Microsoft, Alphabet, and Meta have demonstrated healthy spending on artificial intelligence (AI) as well as a rise in their cloud business revenues. Microsoft’s announcement earlier this year of its $10 billion multi-year investment in OpenAI led to a 44 per cent rise in its shares. Meta’s stock has risen by an astounding 133 per cent year-to-date, with Apple and Amazon up 54 per cent and 50 per cent respectively. Alphabet has seen a 36 per cent rise.
But as I pointed out in a more recent blog, the jury is out on whether the revenues earned from AI are transformational or just incremental, and the answer to that question will determine whether the euphoria gives way to more discerning questions about the fiscal implications of AI development?
The benefits of generative AI to business are indeed enormous so it’s reasonable to assume companies will pay more for enterprise software that incorporates the technology. SAP for example suggests that by merging generative AI with the types of information SAP’s system stores, clients will uncover ways to reduce inventory, boost sales and even improve carbon emissions.

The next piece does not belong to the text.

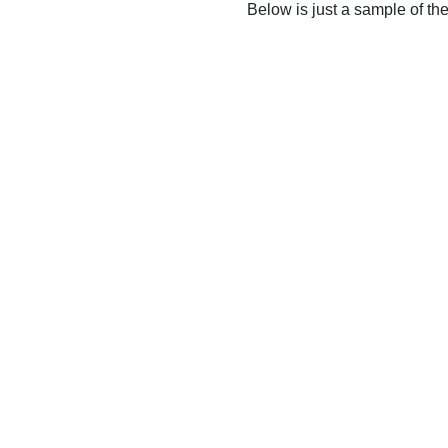
Below is just a sample of th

Already, the German retailer Schwarz Group, which owns Lidl and Kaufland stores, is using everything from its historical business data to consumer sentiment, inflation data and weather forecasts — in conjunction with generative AI — to predict demand. According to SAP’s CEO, the result for Schwarz has been 15 per cent better inventory management, a 20 per cent decrease in waste and an uptick in total sales due to having the right products on the right shelves at the right time.
As an example of the potential revenue impact for providers of access to the benefits of AI, SAP plans to charge 30 per cent more, on average, to customers who use its AI features.
Consequently, it sees AI doubling the size of its addressable market, to reach $1 trillion by 2028.
So, it’s clear that AI’s influence on the market is far from over but investors patience over.
coming months will determine whether this tech rally is a bubble or a well-founded confidence in the sector’s potential. And it’s worth remembering that investors tend to overestimate the short term and underestimate the long term.